Paradox was developed up to version 4, the final version being effective in model finding for Web Ontology Language OWL2. [7]
Competition
Paradox was a division winner in the annual CADE ATP System Competition, an annual contest for automated theorem proving, in the years 2003 to 2012. [8]
References
- ^ "Paradox". Chalmers University of Technology. Archived from the original on 8 January 2007. Retrieved 26 May 2007.
- ^ a b Pudlák, Petr (17 July 2007). "Semantic Selection of Premisses for Automated Theorem Proving" (PDF). In Urban, J.; Sutcliffe, G.; Schulz, S. (eds.). Proceedings of the CADE-21 Workshop on Empirically Successful Automated Reasoning in Large Theories. The 21st International Conference on Automated Deduction. CEUR Workshop Proceedings. Vol. 257. Bremen. pp. 27–44. ISSN 1613-0073. S2CID 16318678. Archived from the original (PDF) on 7 November 2018. Retrieved 7 November 2011.

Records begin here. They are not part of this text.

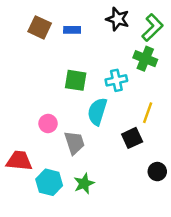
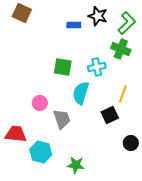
brown square: (40, 27) -> (22, 13), moved
blue rectangle: (72, 30) -> (74, 25), moved
green star: (84, 184) -> (76, 165), moved, turned 30

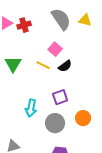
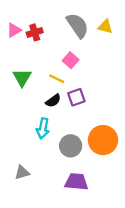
black semicircle: (65, 66) -> (53, 101), moved
purple square: (60, 97) -> (76, 97), moved
orange circle: (83, 118) -> (103, 140), size x1.6

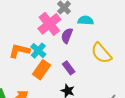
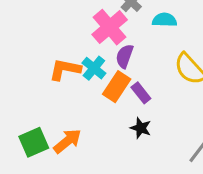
purple semicircle: (67, 36) -> (125, 56), moved
orange rectangle: (42, 70) -> (117, 87), moved

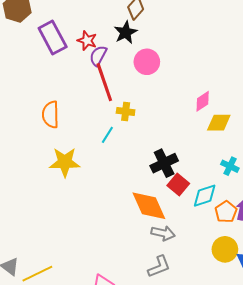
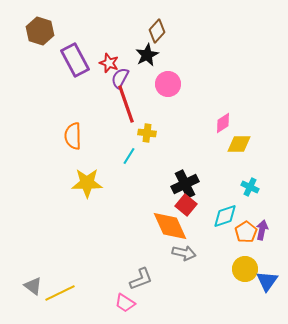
red square: (178, 184) -> (186, 205), moved
gray L-shape: (159, 267) -> (141, 279), moved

- ^ "Entrants' System Descriptions". University of Miami. Paradox 3.0. Archived from the original on 7 November 2018. Retrieved 7 November 2018.
- ^ "Paradox". Chalmers University of Technology. Archived from the original on 15 January 2007. Retrieved 30 April 2020.
- ^ a b Claessen, Koen; Sörensson, Niklas. "New Techniques that Improve MACE-style Finite Model Finding" (PDF). S2CID 15694927. Archived from the original (PDF) on 11 November 2018. Retrieved 11 November 2018.
- ^ "Automated Theorem Proving" (PDF). Australian National University College of Engineering & Computer Science. pp. 73–74. Archived (PDF) from the original on 11 November 2018. Retrieved 11 November 2018.
- ^ Schneider, Michael; Sutcliffe, Geoff (2011). "Reasoning in the OWL 2 Full Ontology Language using First-Order Automated Theorem Proving". arXiv: 1108.0155 [ cs.AI].
- ^ "The CADE ATP System Competition - The World Championship for Automated Theorem Proving". Previous CASCs' Division Winners. Archived from the original on 1 September 2018. Retrieved 7 November 2018.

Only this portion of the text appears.